The problem is that Hawai`i has exported inmates to “low cost” “for profit” prisons which hire minimum wage workers and give them inadequate training resulting in American style Abu Ghraib prisons that are inadequately monitored by Hawai`i officials.


There are a number of ways of handling disputes. These range from

* Ho`oponopono: the ancient Hawaiian practice of reconciliation and forgiveness,

* Restorative Justice: the perpetrator and their support group, the victim and their supporters, meet in a circle to discuss who was harmed, how they were harmed, and what can be done to rectify the situation.

* Absorption: Genghis Khan, invented the blitzkrieg and had an army of 250,000. If a city surrendered they were absorbed into the Mongol Empire, if they resisted the city was burned to the ground and all captured people became slaves.

* Forgiveness: After WW2 the US rebuilt Europe and Japan.

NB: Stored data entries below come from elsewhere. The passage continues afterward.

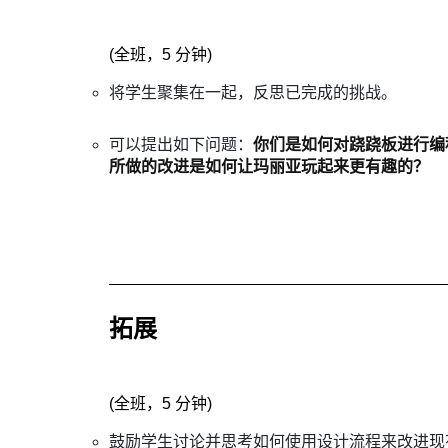
(
全班，5 分钟
)
将学生聚集在一起，反思已完成的挑战。
可以提出如下问题：
你们是如何对跷跷板进行编
所做的改进是如何让玛丽亚玩起来更有趣的？
拓展
(
全班，5 分钟
)
鼓励学生讨论并思考如何使用设计流程来改进现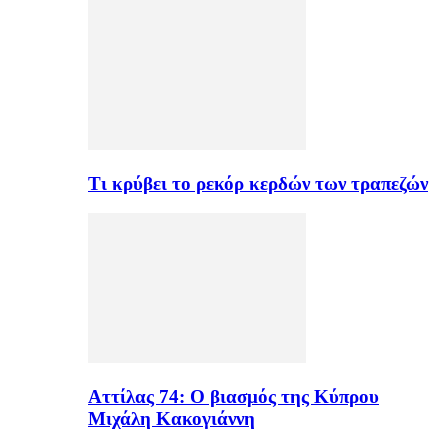
Τι κρύβει το ρεκόρ κερδών των τραπεζών
Αττίλας 74: Ο βιασμός της Κύπρου
Μιχάλη Κακογιάννη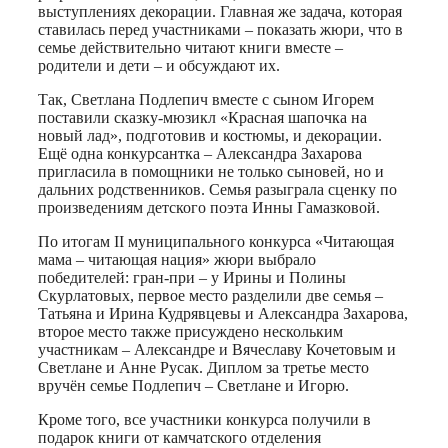
выступлениях декорации. Главная же задача, которая
ставилась перед участниками – показать жюри, что в
семье действительно читают книги вместе –
родители и дети – и обсуждают их.
Так, Светлана Подлепич вместе с сыном Игорем
поставили сказку-мюзикл «Красная шапочка на
новый лад», подготовив и костюмы, и декорации.
Ещё одна конкурсантка – Александра Захарова
пригласила в помощники не только сыновей, но и
дальних родственников. Семья разыграла сценку по
произведениям детского поэта Инны Гамазковой.
По итогам II муниципального конкурса «Читающая
мама – читающая нация» жюри выбрало
победителей: гран-при – у Ирины и Полины
Скурлатовых, первое место разделили две семья –
Татьяна и Ирина Кудрявцевы и Александра Захарова,
второе место также присуждено нескольким
участникам – Александре и Вячеславу Кочетовым и
Светлане и Анне Русак. Диплом за третье место
вручён семье Подлепич – Светлане и Игорю.
Кроме того, все участники конкурса получили в
подарок книги от камчатского отделения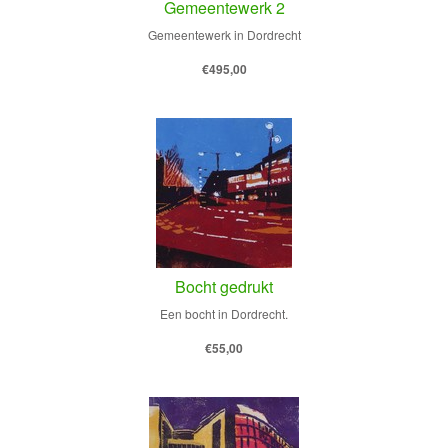
Gemeentewerk 2
Gemeentewerk in Dordrecht
€495,00
Bocht gedrukt
Een bocht in Dordrecht.
€55,00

* Revenge (Comic Book Style): Batman (1989): The Joker (Jack Nicholson) vs Batman (Michael Keaton)

Batman: I'm going to kill you!
The Joker: You IDIOT! You made me. Remember? You dropped me into that vat of chemicals. That wasn't easy to get over, and don't think that I didn't try.
Batman: I know you did. ...

Batman: You killed my parents.
The Joker: What? What? What are you talking about?
Batman: I made you, you made me first.

* Revenge (World Arena): The Treaty of Versailles ending WW1 and causing WW2.

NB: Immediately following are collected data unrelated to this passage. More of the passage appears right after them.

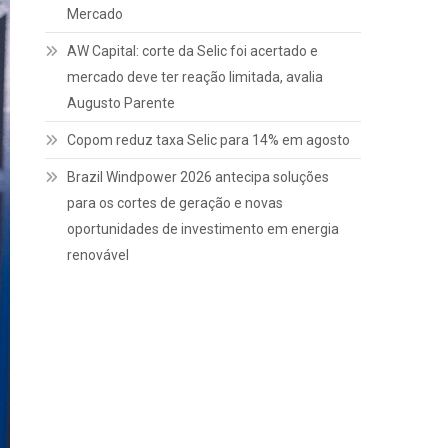
Mercado
AW Capital: corte da Selic foi acertado e
mercado deve ter reação limitada, avalia
Augusto Parente
Copom reduz taxa Selic para 14% em agosto
Brazil Windpower 2026 antecipa soluções
para os cortes de geração e novas
oportunidades de investimento em energia
renovável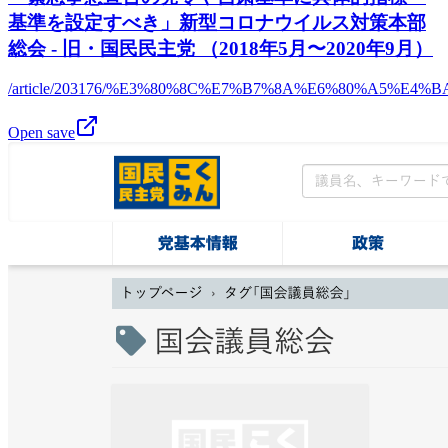
基準を設定すべき」新型コロナウイルス対策本部
総会 - 旧・国民民主党 （2018年5月〜2020年9月）
/article/203176/%E3%80%8C%E7%B7%8A%E6%80%A
Open save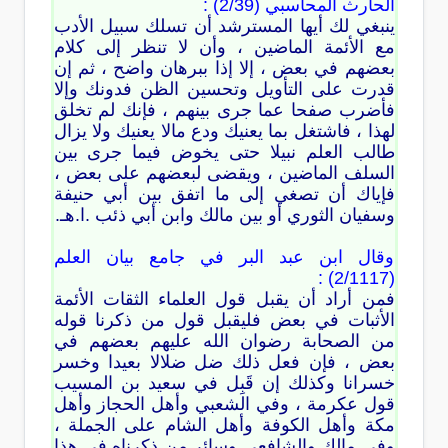
الحارث المحاسبي (2/39) :
ينبغي لك أيها المسترشد أن تسلك سبيل الأدب
مع الأئمة الماضين ، وأن لا تنظر إلى كلام
بعضهم في بعض ، إلا إذا ببرهان واضح ، ثم إن
قدرت على التأويل وتحسين الظن فدونك وإلا
فأضرب صفحا عما جرى بينهم ، فإنك لم تخلق
لهذا ، فاشتغل بما يعنيك ودع مالا يعنيك ولا يزال
طالب العلم نبيلا حتى يخوض فيما جرى بين
السلف الماضين ، ويقضى لبعضهم على بعض ،
فإياك أن تصغي إلى ما اتفق بين أبي حنيفة
وسفيان الثوري أو بين مالك وابن أبي ذئب .ا.هـ.
وقال ابن عبد البر في جامع بيان العلم
(2/1117) :
فمن أراد أن يقبل قول العلماء الثقات الأئمة
الأثبات في بعض فليقبل قول من ذكرنا قوله
من الصحابة رضوان الله عليهم بعضهم في
بعض ، فإن فعل ذلك ضل ضلالا بعيدا وخسر
خسرانا وكذلك إن قَبِل في سعيد بن المسيب
قول عكرمة ، وفي الشعبي وأهل الحجاز وأهل
مكة وأهل الكوفة وأهل الشام على الجملة ،
وفي مالك والشافعي وسائر من ذكرناه في هذا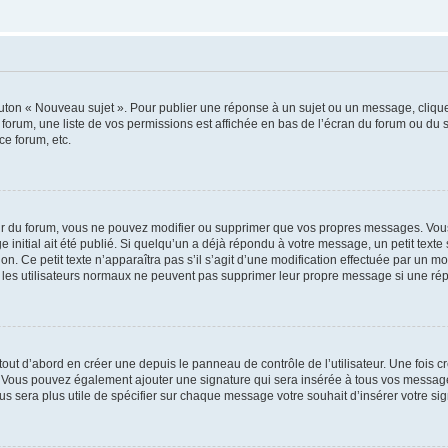
outon « Nouveau sujet ». Pour publier une réponse à un sujet ou un message, cliqu
 forum, une liste de vos permissions est affichée en bas de l’écran du forum ou du
ce forum, etc.
r du forum, vous ne pouvez modifier ou supprimer que vos propres messages. Vou
 initial ait été publié. Si quelqu’un a déjà répondu à votre message, un petit text
ion. Ce petit texte n’apparaîtra pas s’il s’agit d’une modification effectuée par un 
ue les utilisateurs normaux ne peuvent pas supprimer leur propre message si une ré
ut d’abord en créer une depuis le panneau de contrôle de l’utilisateur. Une fois c
ure. Vous pouvez également ajouter une signature qui sera insérée à tous vos mess
 vous sera plus utile de spécifier sur chaque message votre souhait d’insérer votre si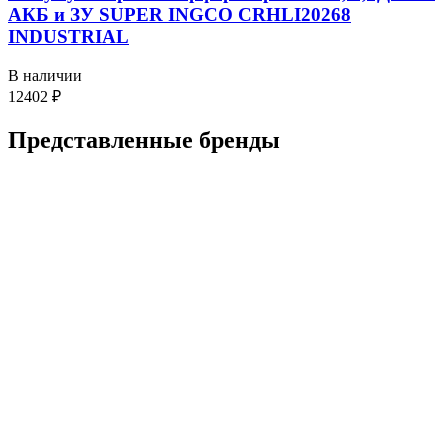
АКБ и ЗУ SUPER INGCO CRHLI20268
INDUSTRIAL
В наличии
12402
₽
Представленные
бренды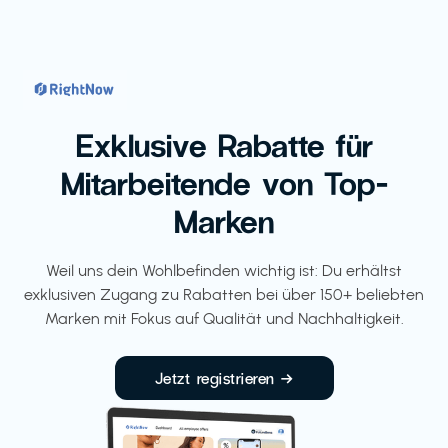
Exklusive Rabatte für
Mitarbeitende von Top-
Marken
Weil uns dein Wohlbefinden wichtig ist: Du erhältst
exklusiven Zugang zu Rabatten bei über 150+ beliebten
Marken mit Fokus auf Qualität und Nachhaltigkeit.
Jetzt registrieren →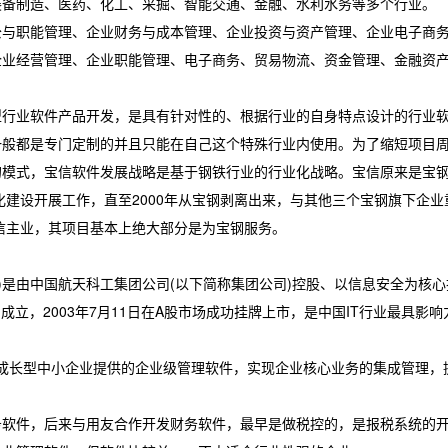
装备制造、医药、化工、采掘、智能交通、金融、水利水务等多个行业。
与职能管理、企业财务与成本管理、企业投资与资产管理、企业电子商
企业经营管理、企业职能管理、电子商务、贸易物流、资金管理、金融资
业软件产品开发，是具有针对性的、根据行业的自身特点设计的行业
一般都是专门定制的并且只能在自己这个特殊行业内使用。为了缩短项目
的模式，宝信软件发展战略是基于钢铁行业的行业化战略。宝信原来是宝
化建设开展工作，直至2000年从宝钢剥离出来，与其他三个宝钢旗下企业
宝信主业，其项目基本上绝大部分是为宝钢服务。
中国航天科工集团公司(以下简称集团公司)控股、以信息安全为核心
日成立，2003年7月11日在A股市场成功挂牌上市，是中国IT行业最具影
公司为成长型中小企业提供的企业级管理软件，实现企业核心业务的集成管理，
件，后来与用友合作开发财务软件，最早是做税控的，是报税系统的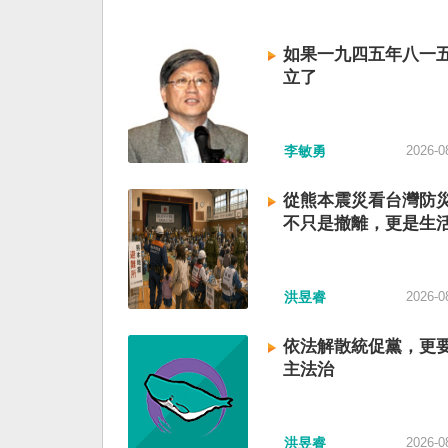
如果一九四五年八一
立了
李敏勇
2026-0
從熊本震災看台灣防
不只是撤離，更是生
洪昱睿
2026-0
依法解散統促黨，更
主法治
洪昱睿
2026-0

The total dead during WW1 (1914-18) was 10M. The Spanish Flu (1918-19), named that because Spain had a free press and not because the flu came from Spain, killed another 50M-100M.

Following WW1 the US wanted a peace plan, the French wanted revenge, and the English were in the middle. The Treaty of Versailles, which ended WW1, went with revenge. It established that Germany and Germany alone was blamed for WW1. The treaty took away people, land and money WHILE ensuring that the country survived. Thus the German people would know every day for decades that they were being punished. Germany was stripped of colonies, and lost 10% of its factories, 17% of its farmland, and 12% of its livestock.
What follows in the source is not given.